From: David Matlack <dmatlack@google.com>
To: Alex Williamson <alex.williamson@nvidia.com>
Cc: alex@shazbot.org, shuah@kernel.org, Rubin Du <rubind@nvidia.com>,
kvm@vger.kernel.org, linux-kselftest@vger.kernel.org,
linux-kernel@vger.kernel.org
Subject: Re: [PATCH v13 4/4] vfio: selftests: Add NVIDIA Falcon driver for DMA testing
Date: Fri, 10 Apr 2026 22:19:59 +0000 [thread overview]
Message-ID: <adl3j0piontmOQZS@google.com> (raw)

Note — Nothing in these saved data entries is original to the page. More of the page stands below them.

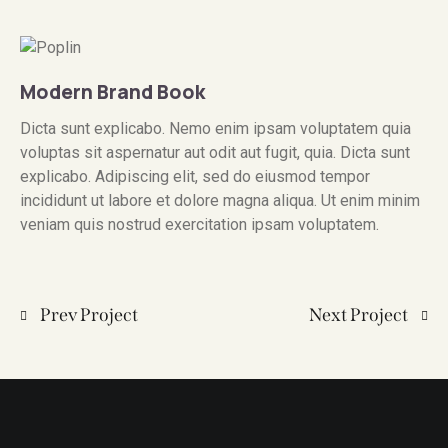
Modern Brand Book
Dicta sunt explicabo. Nemo enim ipsam voluptatem quia
voluptas sit aspernatur aut odit aut fugit, quia. Dicta sunt
explicabo. Adipiscing elit, sed do eiusmod tempor
incididunt ut labore et dolore magna aliqua. Ut enim minim
veniam quis nostrud exercitation ipsam voluptatem.
Prev Project
Next Project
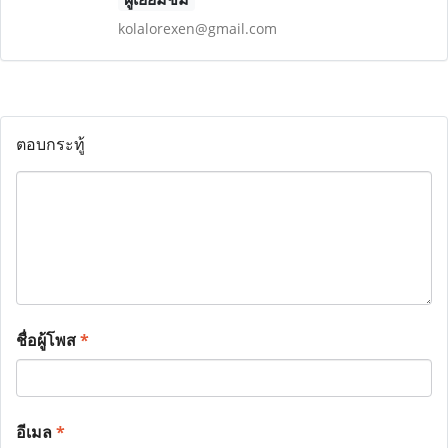
kolalorexen@gmail.com
ตอบกระทู้
ชื่อผู้โพส
*
อีเมล
*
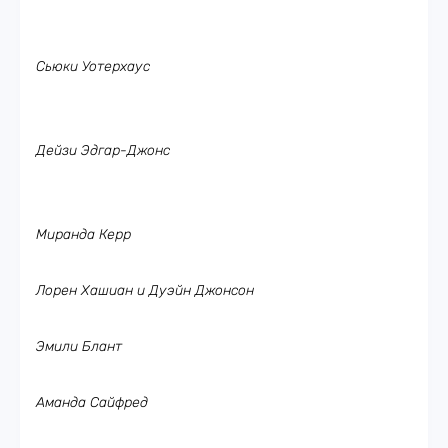
Сьюки Уотерхаус
Дейзи Эдгар-Джонс
Миранда Керр
Лорен Хашиан и Дуэйн Джонсон
Эмили Блант
Аманда Сайфред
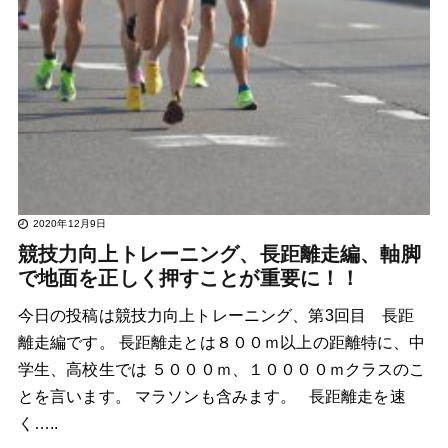
2020年12月9日
競技力向上トレーニング、長距離走編、軸脚
で地面を正しく押すことが重要に！！
今日の投稿は競技力向上トレーニング、第3回目 長距
離走編です。 長距離走とは８００ｍ以上の距離特に、中
学生、高校生では ５０００ｍ、１００００ｍクラスのこ
とを言います。 マラソンも含みます。 長距離走を速
く…..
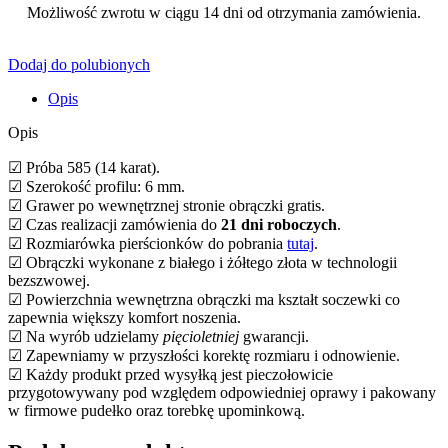
Możliwość zwrotu w ciągu 14 dni od otrzymania zamówienia.
Dodaj do polubionych
Opis
Opis
☑ Próba 585 (14 karat).
☑ Szerokość profilu: 6 mm.
☑ Grawer po wewnętrznej stronie obrączki gratis.
☑ Czas realizacji zamówienia do
21 dni roboczych
.
☑ Rozmiarówka pierścionków do pobrania
tutaj
.
☑ Obrączki wykonane z białego i żółtego złota w technologii
bezszwowej.
☑ Powierzchnia wewnętrzna obrączki ma kształt soczewki co
zapewnia większy komfort noszenia.
☑ Na wyrób udzielamy
pięcioletniej
gwarancji.
☑ Zapewniamy w przyszłości korektę rozmiaru i odnowienie.
☑ Każdy produkt przed wysyłką jest pieczołowicie
przygotowywany pod względem odpowiedniej oprawy i pakowany
w firmowe pudełko oraz torebkę upominkową.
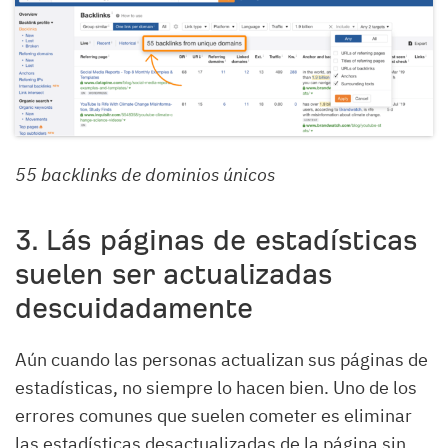
55 backlinks de dominios únicos
3. Lás páginas de estadísticas
suelen ser actualizadas
descuidadamente
Aún cuando las personas actualizan sus páginas de
estadísticas, no siempre lo hacen bien. Uno de los
errores comunes que suelen cometer es eliminar
las estadísticas desactualizadas de la página sin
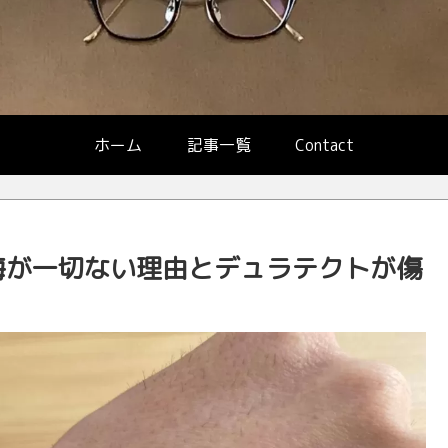
ホーム
記事一覧
Contact
悔が一切ない理由とデュラテクトが傷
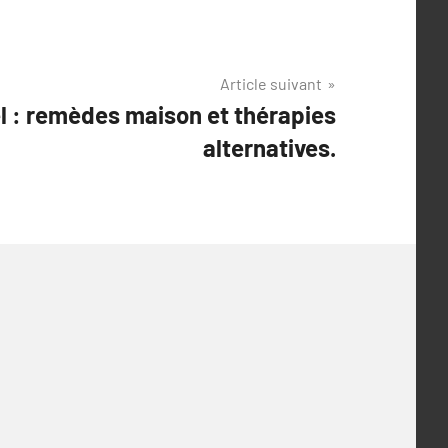
Article suivant
l : remèdes maison et thérapies
alternatives.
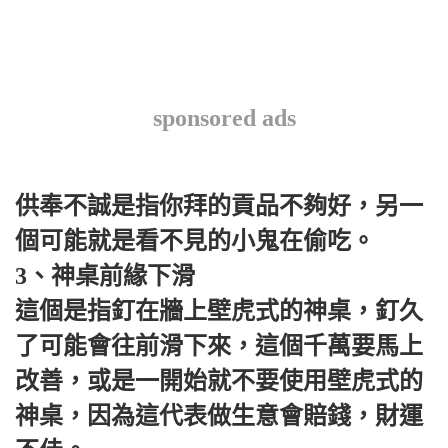
sponsored ads
供奉不誠是指你拜的貢品不夠好，另一
個可能就是看不見的小鬼在偷吃。
3、神桌前緣下滑
這個是指釘在牆上壁虎式的神桌，釘久
了可能會往前滑下來，這個千萬要馬上
改善，或是一開始就不要使用壁虎式的
神桌，因為這代表做生意會賠錢，財運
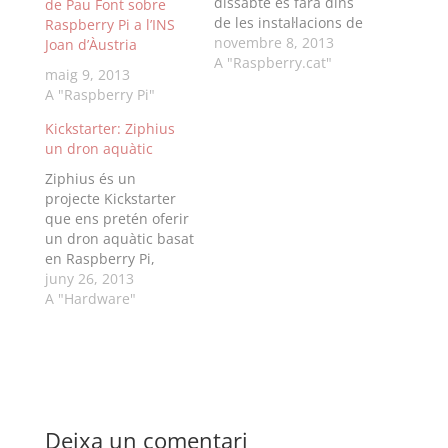
dissabte es farà dins
de Pau Font sobre
de les instal·lacions de
Raspberry Pi a l’INS
la BcnDevCon un
novembre 8, 2013
Joan d’Àustria
taller d'iniciació a
A "Raspberry.cat"
maig 9, 2013
Raspberry Pi, les
A "Raspberry Pi"
dades a continuació:
¿Te gusta Raspberry
Kickstarter: Ziphius
Pi has oído hablar de
un dron aquàtic
ella pero nunca has
Ziphius és un
podido tocar una?
projecte Kickstarter
¿Todos tus amigos
que ens pretén oferir
hablan de…
un dron aquàtic basat
en Raspberry Pi,
equipat amb
juny 26, 2013
càmeres, que mostra
A "Hardware"
un comportament
autònom i també el
podrem controlar des
del telèfon o tauleta.
Res millor que el seu
propi vídeo de
Deixa un comentari
presentació per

In-Reply-To: <20260408225459.3088623-5-alex.williamson@nvidia.com>
On 2026-04-08 04:54 PM, Alex Williamson wrote:
> From: Rubin Du <rubind@nvidia.com>
>
> Add a new VFIO PCI driver for NVIDIA GPUs that enables DMA testing
> via the Falcon (Fast Logic Controller) microcontrollers. This driver
> extracts and adapts the DMA test functionality from NVIDIA's
> gpu-admin-tools project and integrates it into the existing VFIO
> selftest framework.
>
> Falcons are general-purpose microcontrollers present on NVIDIA GPUs
> that can perform DMA operations between system memory and device
> memory. By leveraging Falcon DMA, this driver allows NVIDIA GPUs to
> be tested alongside Intel IOAT and DSA devices using the same
> selftest infrastructure.
>
> The driver is named 'nv_falcon' to reflect that it specifically
> controls the Falcon microcontrollers for DMA operations, rather
> than exposing general GPU functionality.
>
> Reference implementation:
> https://github.com/NVIDIA/gpu-admin-tools
>
> Signed-off-by: Rubin Du <rubind@nvidia.com>
> Signed-off-by: Alex Williamson <alex.williamson@nvidia.com>
Overall looks close, my comments are mostly nits.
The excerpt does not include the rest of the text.